The set up is genuinely mysterious: Eve Marshall dreams of an aircrash, a young girl crying for help as the plane explodes… the same dream every night for six months. Her mother says the dream is a consequence of the fire at their home that left Eve needing skin grafts during her year-long hospital stay. Although she struggles to remember anything, she is suspicious that her mum and dad lack any parental affection and wonders why no friends have visited. The hospital is like a prison.

Her parents whisk her away to a remote country house one night where the sparse decoration of her new bedroom reminds her—her first memory of the past—that she once had cat posters on the wall. Her mother seems to only guess at what posters she once had and her father’s tax returns reveal he has no daughter…!

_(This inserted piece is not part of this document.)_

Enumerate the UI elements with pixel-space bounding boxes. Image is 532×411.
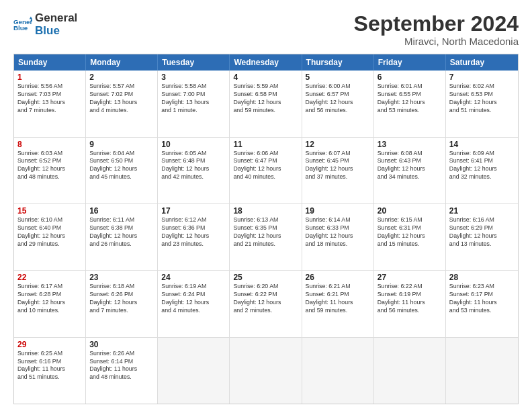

There is genuine tension in the story. Eve is isolated: no friends, no family and no memories. The plot unfolds slowly. A burglary at the home reveals that fingerprints match those of a Margaret Hawthorne, who died with her family in a car accident a year earlier. Later, she discovers she is the spitting image of another girl, Lucy Bartram, who was run over by a bus around the same time.

The truth is eked out over the 12 episodes and it will keep you gripped right to the end.

The artwork for the stories has the clarity, dynamism and motion typical of British artists John Armstrong and Brian Delaney, who were both superb at capturing the emotional range of the girls' comics (far greater than the gritted teeth and surprise required of most boys' comics).

Hopefully the two reprints here will do well enough for Rebellion to consider more of the same now that they own the rights to Misty and its many companions from the 1970s and 1980s.

Misty, Rebellion ISBN 978-1781-08452-6, 8 September 2016, 112pp, £14.99, available from Amazon.

1 comment:

  1. Just a shame about that awful typeset lettering. It was never so bad in D.C. Thomson's comics.